#### [What you have to do]
Set down each entry as it stands. Skip the pictures.

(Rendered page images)
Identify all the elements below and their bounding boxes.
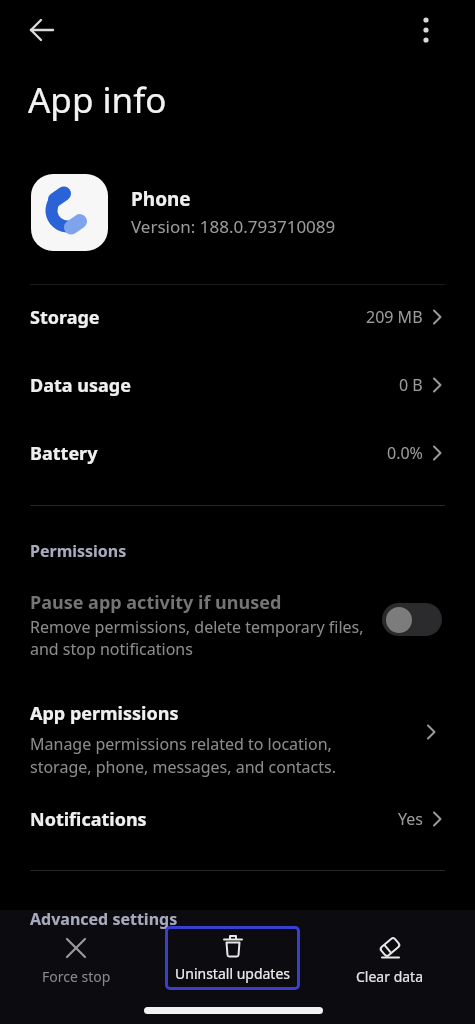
staticText: App info	[28, 76, 167, 124]
staticText: 0.0%	[387, 442, 423, 464]
button[interactable]: Clear data	[330, 936, 450, 986]
staticText: Force stop	[42, 967, 111, 986]
staticText: Pause app activity if unused	[30, 590, 282, 615]
staticText: Clear data	[356, 967, 424, 986]
staticText: Phone	[131, 186, 191, 212]
staticText: Manage permissions related to location,	[30, 733, 332, 755]
staticText: Data usage	[30, 373, 131, 398]
staticText: and stop notifications	[30, 638, 193, 660]
staticText: Advanced settings	[30, 908, 178, 930]
staticText: Battery	[30, 441, 98, 466]
staticText: storage, phone, messages, and contacts.	[30, 756, 337, 778]
staticText: 0 B	[399, 374, 423, 396]
button[interactable]: Battery	[0, 431, 475, 475]
staticText: Version: 188.0.793710089	[131, 215, 336, 238]
button[interactable]: Uninstall updates	[165, 926, 300, 990]
staticText: 209 MB	[366, 306, 423, 328]
staticText: App permissions	[30, 701, 179, 726]
staticText: Uninstall updates	[175, 964, 291, 983]
button[interactable]: Pause app activity if unused	[0, 584, 475, 660]
button[interactable]: Force stop	[16, 936, 136, 986]
button[interactable]	[420, 16, 432, 44]
button[interactable]: Notifications	[0, 797, 475, 841]
button[interactable]: Storage	[0, 295, 475, 339]
button[interactable]: App permissions	[0, 694, 475, 780]
staticText: Yes	[398, 808, 423, 830]
staticText: Remove permissions, delete temporary fil…	[30, 616, 364, 638]
staticText: Permissions	[30, 540, 127, 562]
button[interactable]	[28, 16, 56, 44]
staticText: Notifications	[30, 807, 147, 832]
button[interactable]: Data usage	[0, 363, 475, 407]
staticText: Storage	[30, 305, 100, 330]
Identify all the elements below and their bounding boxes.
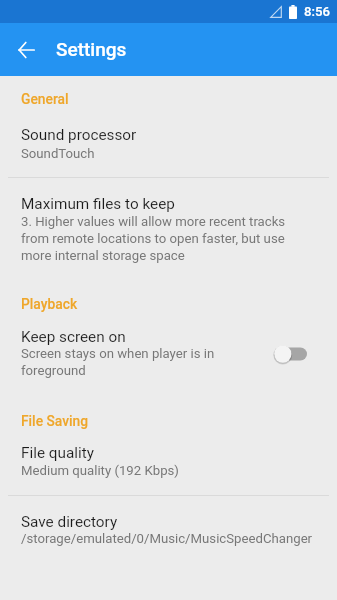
staticText: 3. Higher values will allow more recent …	[21, 214, 313, 264]
staticText: Save directory	[21, 513, 118, 531]
button[interactable]: File quality	[0, 444, 337, 478]
staticText: Maximum files to keep	[21, 195, 175, 213]
button[interactable]: Sound processor	[0, 126, 337, 161]
staticText: General	[21, 91, 69, 107]
staticText: File quality	[21, 444, 94, 462]
staticText: File Saving	[21, 413, 89, 429]
staticText: /storage/emulated/0/Music/MusicSpeedChan…	[21, 531, 313, 546]
staticText: Screen stays on when player is in foregr…	[21, 346, 266, 379]
button[interactable]: Keep screen on toggle	[273, 341, 313, 367]
staticText: SoundTouch	[21, 146, 95, 161]
staticText: Playback	[21, 296, 78, 312]
button[interactable]: Keep screen on	[0, 328, 337, 379]
button[interactable]: Save directory	[0, 513, 337, 546]
button[interactable]: Maximum files to keep	[0, 195, 337, 264]
staticText: 8:56	[304, 4, 330, 19]
staticText: Settings	[56, 38, 127, 60]
staticText: Medium quality (192 Kbps)	[21, 463, 179, 478]
button[interactable]: Back	[8, 32, 44, 68]
staticText: Sound processor	[21, 126, 137, 144]
staticText: Keep screen on	[21, 328, 126, 346]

#### [Exercise output]
Identify all the elements below and their bounding boxes.
staticText: App info	[28, 76, 167, 124]
staticText: 0.0%	[387, 442, 423, 464]
button[interactable]: Clear data	[330, 936, 450, 986]
staticText: Force stop	[42, 967, 111, 986]
staticText: Pause app activity if unused	[30, 590, 282, 615]
staticText: Clear data	[356, 967, 424, 986]
staticText: Phone	[131, 186, 191, 212]
staticText: Manage permissions related to location,	[30, 733, 332, 755]
staticText: Data usage	[30, 373, 131, 398]
staticText: and stop notifications	[30, 638, 193, 660]
staticText: Advanced settings	[30, 908, 178, 930]
staticText: Battery	[30, 441, 98, 466]
staticText: storage, phone, messages, and contacts.	[30, 756, 337, 778]
staticText: 0 B	[399, 374, 423, 396]
button[interactable]: Battery	[0, 431, 475, 475]
staticText: Version: 188.0.793710089	[131, 215, 336, 238]
button[interactable]: Uninstall updates	[165, 926, 300, 990]
staticText: 209 MB	[366, 306, 423, 328]
staticText: App permissions	[30, 701, 179, 726]
staticText: Uninstall updates	[175, 964, 291, 983]
button[interactable]: Pause app activity if unused	[0, 584, 475, 660]
button[interactable]: Force stop	[16, 936, 136, 986]
button[interactable]	[420, 16, 432, 44]
button[interactable]: Notifications	[0, 797, 475, 841]
button[interactable]: Storage	[0, 295, 475, 339]
button[interactable]: App permissions	[0, 694, 475, 780]
staticText: Yes	[398, 808, 423, 830]
staticText: Remove permissions, delete temporary fil…	[30, 616, 364, 638]
staticText: Permissions	[30, 540, 127, 562]
button[interactable]	[28, 16, 56, 44]
staticText: Notifications	[30, 807, 147, 832]
button[interactable]: Data usage	[0, 363, 475, 407]
staticText: Storage	[30, 305, 100, 330]
Identify all the elements below and their bounding boxes.
staticText: 3. Higher values will allow more recent …	[21, 214, 313, 264]
staticText: Save directory	[21, 513, 118, 531]
button[interactable]: File quality	[0, 444, 337, 478]
staticText: Maximum files to keep	[21, 195, 175, 213]
button[interactable]: Sound processor	[0, 126, 337, 161]
staticText: General	[21, 91, 69, 107]
staticText: File quality	[21, 444, 94, 462]
staticText: File Saving	[21, 413, 89, 429]
staticText: /storage/emulated/0/Music/MusicSpeedChan…	[21, 531, 313, 546]
staticText: Screen stays on when player is in foregr…	[21, 346, 266, 379]
button[interactable]: Keep screen on toggle	[273, 341, 313, 367]
staticText: SoundTouch	[21, 146, 95, 161]
staticText: Playback	[21, 296, 78, 312]
button[interactable]: Keep screen on	[0, 328, 337, 379]
button[interactable]: Save directory	[0, 513, 337, 546]
button[interactable]: Maximum files to keep	[0, 195, 337, 264]
staticText: 8:56	[304, 4, 330, 19]
staticText: Settings	[56, 38, 127, 60]
staticText: Medium quality (192 Kbps)	[21, 463, 179, 478]
button[interactable]: Back	[8, 32, 44, 68]
staticText: Sound processor	[21, 126, 137, 144]
staticText: Keep screen on	[21, 328, 126, 346]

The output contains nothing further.